(Stored items)
_ _ _ _ _
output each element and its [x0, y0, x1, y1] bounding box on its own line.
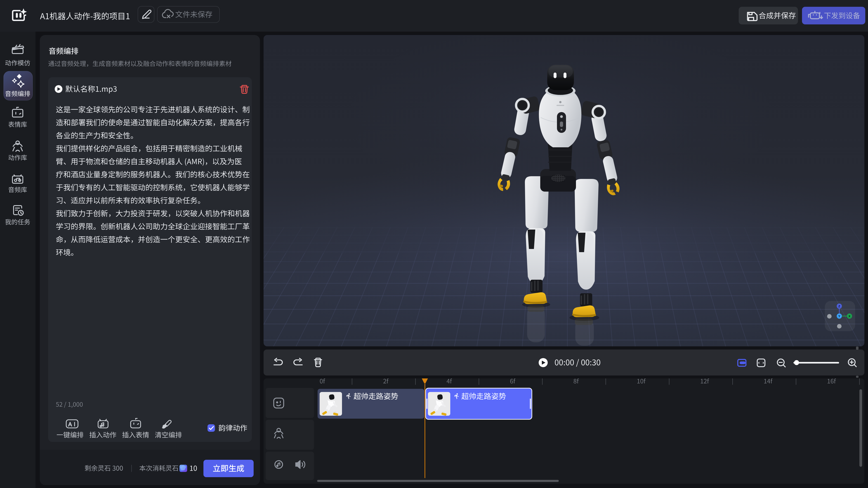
svg-text:Y: Y	[838, 315, 840, 318]
svg-text:X: X	[848, 315, 850, 318]
svg-text:Z: Z	[838, 304, 840, 308]
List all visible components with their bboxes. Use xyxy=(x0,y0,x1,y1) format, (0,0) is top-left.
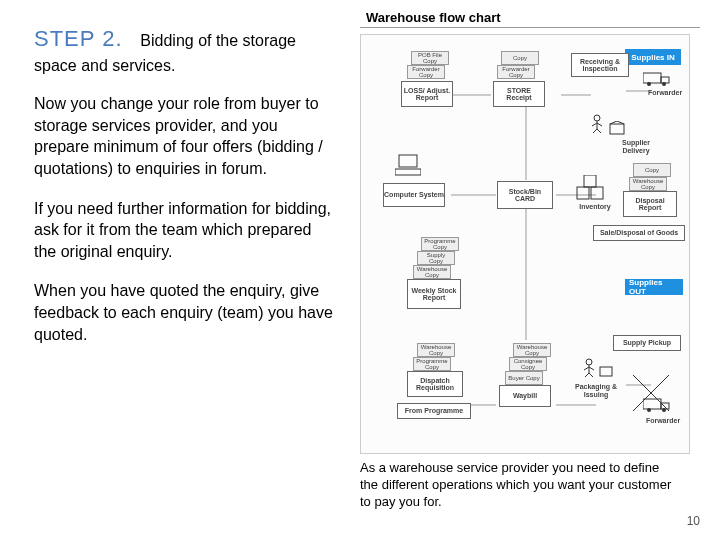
waybill-wh-copy: Warehouse Copy xyxy=(513,343,551,357)
packaging-label: Packaging & Issuing xyxy=(571,383,621,398)
disposal-report-box: Disposal Report xyxy=(623,191,677,217)
supplies-in-badge: Supplies IN xyxy=(625,49,681,65)
dispatch-wh-copy: Warehouse Copy xyxy=(417,343,455,357)
svg-rect-23 xyxy=(584,175,596,187)
svg-point-14 xyxy=(662,82,666,86)
svg-rect-22 xyxy=(591,187,603,199)
box-in-icon xyxy=(609,121,625,135)
computer-icon xyxy=(395,153,421,179)
weekly-wh-copy: Warehouse Copy xyxy=(413,265,451,279)
svg-rect-16 xyxy=(610,124,624,134)
waybill-consignee-copy: Consignee Copy xyxy=(509,357,547,371)
stockbin-box: Stock/Bin CARD xyxy=(497,181,553,209)
computer-system-box: Computer System xyxy=(383,183,445,207)
svg-rect-21 xyxy=(577,187,589,199)
paragraph-1: Now you change your role from buyer to s… xyxy=(34,93,334,179)
svg-rect-12 xyxy=(661,77,669,83)
left-column: STEP 2. Bidding of the storage space and… xyxy=(34,24,334,363)
forwarder-copy-top: Forwarder Copy xyxy=(497,65,535,79)
store-receipt-box: STORE Receipt xyxy=(493,81,545,107)
copy-top: Copy xyxy=(501,51,539,65)
supplier-delivery-label: Supplier Delivery xyxy=(609,139,663,154)
weekly-prog-copy: Programme Copy xyxy=(421,237,459,251)
svg-point-24 xyxy=(586,359,592,365)
inventory-label: Inventory xyxy=(575,203,615,211)
paragraph-2: If you need further information for bidd… xyxy=(34,198,334,263)
svg-line-32 xyxy=(633,393,651,411)
svg-rect-19 xyxy=(399,155,417,167)
chart-title: Warehouse flow chart xyxy=(360,10,700,25)
chart-divider xyxy=(360,27,700,28)
weekly-report-box: Weekly Stock Report xyxy=(407,279,461,309)
step-label: STEP 2. xyxy=(34,26,123,51)
inventory-boxes-icon xyxy=(575,175,605,201)
forwarder-copy-left: Forwarder Copy xyxy=(407,65,445,79)
dispatch-req-box: Dispatch Requisition xyxy=(407,371,463,397)
from-programme-box: From Programme xyxy=(397,403,471,419)
flowchart: Supplies IN Forwarder Receiving & Inspec… xyxy=(360,34,690,454)
supply-pickup-box: Supply Pickup xyxy=(613,335,681,351)
worker-in-icon xyxy=(587,113,607,133)
dispatch-prog-copy: Programme Copy xyxy=(413,357,451,371)
step-heading: STEP 2. Bidding of the storage space and… xyxy=(34,24,334,77)
paragraph-3: When you have quoted the enquiry, give f… xyxy=(34,280,334,345)
disposal-wh-copy: Warehouse Copy xyxy=(629,177,667,191)
page-number: 10 xyxy=(687,514,700,528)
slide: STEP 2. Bidding of the storage space and… xyxy=(0,0,720,540)
loss-report-box: LOSS/ Adjust. Report xyxy=(401,81,453,107)
waybill-buyer-copy: Buyer Copy xyxy=(505,371,543,385)
right-column: Warehouse flow chart Supplies IN Forward… xyxy=(360,10,700,454)
disposal-copy: Copy xyxy=(633,163,671,177)
supplies-out-badge: Supplies OUT xyxy=(625,279,683,295)
svg-line-31 xyxy=(651,375,669,393)
svg-point-13 xyxy=(647,82,651,86)
svg-point-15 xyxy=(594,115,600,121)
svg-rect-20 xyxy=(395,169,421,175)
truck-in-icon xyxy=(643,71,673,87)
weekly-supply-copy: Supply Copy xyxy=(417,251,455,265)
box-out-icon xyxy=(599,365,613,377)
waybill-box: Waybill xyxy=(499,385,551,407)
svg-rect-11 xyxy=(643,73,661,83)
receiving-box: Receiving & Inspection xyxy=(571,53,629,77)
svg-line-30 xyxy=(633,375,651,393)
svg-line-33 xyxy=(651,393,669,411)
svg-rect-25 xyxy=(600,367,612,376)
forwarder-label-out: Forwarder xyxy=(643,417,683,425)
forwarder-label-in: Forwarder xyxy=(645,89,685,97)
caption: As a warehouse service provider you need… xyxy=(360,460,680,511)
worker-out-icon xyxy=(579,357,599,377)
pob-copy: POB File Copy xyxy=(411,51,449,65)
dispatch-arrows-icon xyxy=(623,365,679,421)
sale-disposal-box: Sale/Disposal of Goods xyxy=(593,225,685,241)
_ _ _ _ _
WHAT THE TASK REQUIRES: What is needed is an exact printout of all the entries, without the pictures.

FINISHED EXERCISE:
output each element and its [x0, y0, x1, y1] bounding box on its own line.
svg-text:Y: Y	[838, 315, 840, 318]
svg-text:X: X	[848, 315, 850, 318]
svg-text:Z: Z	[838, 304, 840, 308]
List all visible components with their bboxes. Use xyxy=(x0,y0,x1,y1) format, (0,0) is top-left.
waybill-wh-copy: Warehouse Copy xyxy=(513,343,551,357)
packaging-label: Packaging & Issuing xyxy=(571,383,621,398)
disposal-report-box: Disposal Report xyxy=(623,191,677,217)
supplies-in-badge: Supplies IN xyxy=(625,49,681,65)
dispatch-wh-copy: Warehouse Copy xyxy=(417,343,455,357)
svg-rect-23 xyxy=(584,175,596,187)
svg-point-14 xyxy=(662,82,666,86)
svg-rect-22 xyxy=(591,187,603,199)
box-in-icon xyxy=(609,121,625,135)
computer-icon xyxy=(395,153,421,179)
weekly-wh-copy: Warehouse Copy xyxy=(413,265,451,279)
svg-rect-16 xyxy=(610,124,624,134)
waybill-consignee-copy: Consignee Copy xyxy=(509,357,547,371)
stockbin-box: Stock/Bin CARD xyxy=(497,181,553,209)
computer-system-box: Computer System xyxy=(383,183,445,207)
svg-rect-21 xyxy=(577,187,589,199)
paragraph-1: Now you change your role from buyer to s… xyxy=(34,93,334,179)
svg-rect-12 xyxy=(661,77,669,83)
left-column: STEP 2. Bidding of the storage space and… xyxy=(34,24,334,363)
forwarder-copy-top: Forwarder Copy xyxy=(497,65,535,79)
store-receipt-box: STORE Receipt xyxy=(493,81,545,107)
copy-top: Copy xyxy=(501,51,539,65)
supplier-delivery-label: Supplier Delivery xyxy=(609,139,663,154)
weekly-prog-copy: Programme Copy xyxy=(421,237,459,251)
svg-point-24 xyxy=(586,359,592,365)
inventory-label: Inventory xyxy=(575,203,615,211)
paragraph-2: If you need further information for bidd… xyxy=(34,198,334,263)
svg-line-32 xyxy=(633,393,651,411)
svg-rect-19 xyxy=(399,155,417,167)
chart-title: Warehouse flow chart xyxy=(360,10,700,25)
chart-divider xyxy=(360,27,700,28)
weekly-report-box: Weekly Stock Report xyxy=(407,279,461,309)
step-label: STEP 2. xyxy=(34,26,123,51)
inventory-boxes-icon xyxy=(575,175,605,201)
forwarder-copy-left: Forwarder Copy xyxy=(407,65,445,79)
dispatch-req-box: Dispatch Requisition xyxy=(407,371,463,397)
from-programme-box: From Programme xyxy=(397,403,471,419)
flowchart: Supplies IN Forwarder Receiving & Inspec… xyxy=(360,34,690,454)
supply-pickup-box: Supply Pickup xyxy=(613,335,681,351)
worker-in-icon xyxy=(587,113,607,133)
dispatch-prog-copy: Programme Copy xyxy=(413,357,451,371)
step-heading: STEP 2. Bidding of the storage space and… xyxy=(34,24,334,77)
paragraph-3: When you have quoted the enquiry, give f… xyxy=(34,280,334,345)
disposal-wh-copy: Warehouse Copy xyxy=(629,177,667,191)
page-number: 10 xyxy=(687,514,700,528)
slide: STEP 2. Bidding of the storage space and… xyxy=(0,0,720,540)
loss-report-box: LOSS/ Adjust. Report xyxy=(401,81,453,107)
waybill-buyer-copy: Buyer Copy xyxy=(505,371,543,385)
right-column: Warehouse flow chart Supplies IN Forward… xyxy=(360,10,700,454)
disposal-copy: Copy xyxy=(633,163,671,177)
supplies-out-badge: Supplies OUT xyxy=(625,279,683,295)
svg-line-31 xyxy=(651,375,669,393)
svg-point-13 xyxy=(647,82,651,86)
svg-point-15 xyxy=(594,115,600,121)
svg-rect-20 xyxy=(395,169,421,175)
truck-in-icon xyxy=(643,71,673,87)
weekly-supply-copy: Supply Copy xyxy=(417,251,455,265)
box-out-icon xyxy=(599,365,613,377)
waybill-box: Waybill xyxy=(499,385,551,407)
svg-rect-11 xyxy=(643,73,661,83)
receiving-box: Receiving & Inspection xyxy=(571,53,629,77)
svg-line-30 xyxy=(633,375,651,393)
svg-line-33 xyxy=(651,393,669,411)
svg-rect-25 xyxy=(600,367,612,376)
forwarder-label-out: Forwarder xyxy=(643,417,683,425)
forwarder-label-in: Forwarder xyxy=(645,89,685,97)
caption: As a warehouse service provider you need… xyxy=(360,460,680,511)
worker-out-icon xyxy=(579,357,599,377)
pob-copy: POB File Copy xyxy=(411,51,449,65)
dispatch-arrows-icon xyxy=(623,365,679,421)
sale-disposal-box: Sale/Disposal of Goods xyxy=(593,225,685,241)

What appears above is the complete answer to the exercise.